Women and men dressed in pants suits, blouses and skirts and suits filed into the Wisteria Room on the second floor of the Waldorf Astoria Atlanta Buckhead just before noon Monday, Oct. 3. Mayors of cities, both big and small, were in Atlanta for the first time. Atlanta’s mayor eventually joined them at the front of the room and made his way to a podium.
“I’m glad to host these mayors and industry leaders,” Atlanta Mayor Andre Dickens said. “We talked about how good mayors share and borrow good ideas, and how great mayors steal good ideas,” he joked.
In much friendlier surroundings with the focus on a much friendlier subject than the recent “Cop City press conferences that have taken place in and around Atlanta City Hall, Dickens was there to help kick off the organization’s inaugural Public-Private Partnership Council meeting. Alongside him representing the state of Georgia was Brookhaven Mayor John Ernst, Chamblee Mayor Brian Mock, Sandy Springs Mayor Rusty Paul and Union City Mayor Vince Williams. Of the 1,400 mayors in the organization, 12 other mayors attended the two-day conference including, Columbus (OH) Mayor Andrew Ginther, Newport News (VA) Mayor Phillip Jones, Newport (RI) Mayor Xay Khamsyvoravong, Riverside (CA) Mayor Patricia Lock Dawson, Jackson (MS) Mayor Chokwe Lumumba, Montgomery (AL) Mayor Steven Reed, Columbia (SC) Mayor Daniel Rickenmann, Rialto (CA) Mayor Deborah Robertson, Arlington (TX) Mayor Jim Ross, Lansing (MI) Mayor Andy Schor, Providence (RI) Mayor Brett P. Smiley, Birmingham (AL) Mayor Randall Woodfin, and Tempe (AZ) Mayor Corey Woods.
Asked how it feels to have so many mayors from as far away as Arizona, California and Texas, for example, in Atlanta, Dickens said, “It feels good. These are my friends, colleagues and co-laborers across the United States. Atlanta is a hospitality city and we’re open to making sure we show people a great time.”
The Public-Private Partnership (P3) Council took place in Buckhead, an area of the city that was anything but bipartisan less than a year ago. Dickens helped bridge that gap between the city and its ritziest zip code and now as chair of the P3 task force he was back to continue making partnerships. A major part of Dickens’ initial campaign and his mayorship has been his need for public-private partnerships for the betterment of the city. Mayors and business leaders from all over the country will hold closed sessions over the next two days on how to best continue building those bridges.
There will also be dinners and receptions before concluding the meetings Wednesday afternoon.
“This won’t just be in Atlanta, this is the first, maybe six months from, maybe 12 months from now we will be in one of these other cities where we’ll all get a chance to experience the wonderful things they are doing in their cities,” Dickens said.
Birmingham Mayor Randall Woodfin is also in town for the council meetings. With just under 200,000 residents, Birmingham, which recently hosted the national Association of Black Journalists convention in August, is one of the southern cities looking to learn more about building partnerships with local businesses,” said Woodfin.
“The best ways for cities to generate more funding is through public and private partnerships,” he said. “Having the private sector at the table is always good for cities.”
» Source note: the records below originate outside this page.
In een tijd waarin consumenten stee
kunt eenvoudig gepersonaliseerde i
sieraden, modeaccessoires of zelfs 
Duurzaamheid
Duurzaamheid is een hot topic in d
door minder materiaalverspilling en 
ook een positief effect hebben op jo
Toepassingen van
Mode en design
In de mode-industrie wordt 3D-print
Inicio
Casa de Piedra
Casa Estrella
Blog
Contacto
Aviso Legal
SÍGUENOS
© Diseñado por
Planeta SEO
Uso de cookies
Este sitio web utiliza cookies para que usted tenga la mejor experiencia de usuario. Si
“We are really focussing on solutions that matter to every American that is living, working and playing in a city,” said Sidewalk Infrastructure Partners policy and strategic partnership rep David Gilford. “I am optimistic about hearing the new ideas to solve challenges that range from housing affordability to dealing with the constraints of legacy infrastructure.”
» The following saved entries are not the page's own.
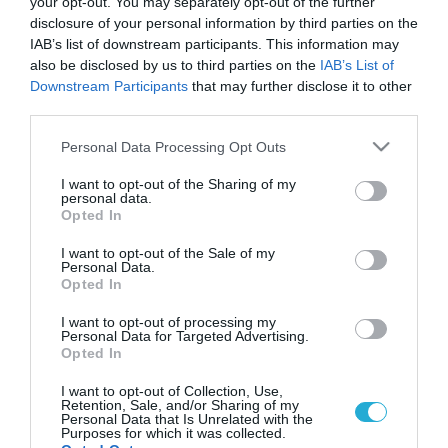
your opt-out. You may separately opt-out of the further
disclosure of your personal information by third parties on the
IAB’s list of downstream participants. This information may
also be disclosed by us to third parties on the
IAB’s List of
Downstream Participants
that may further disclose it to other
third parties.
Please note that this website/app uses one or more Google
Personal Data Processing Opt Outs
services and may gather and store information including but
not limited to your visit or usage behaviour. You may click to
I want to opt-out of the Sharing of my
personal data.
grant or deny consent to Google and its third-party tags to
Opted In
use your data for below specified purposes in below Google
consent section.
I want to opt-out of the Sale of my
Personal Data.
Opted In
I want to opt-out of processing my
Personal Data for Targeted Advertising.
Opted In
I want to opt-out of Collection, Use,
Retention, Sale, and/or Sharing of my
Personal Data that Is Unrelated with the
Purposes for which it was collected.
Gilford, a New York City resident, mentioned the recent flooding that took place throughout the city last week. That was just a few weeks after the Atlanta University Center experienced flooding that damaged dozens of cars and private property.
Robertson, the mayor of Rialto, California (population 104,394), made sure to tell Dickens how big Hartsfield-Jackson International Airport is. The mayor told the story just before the press conference ended.
“That was a lot of steps,” said Robertson with a smile.
The organization holds two meetings per year, with one in the summer and the other in January, according to its website. Future meetings are scheduled for Minneapolis, Boston and D.C. this month and Tampa, Los Angeles in November.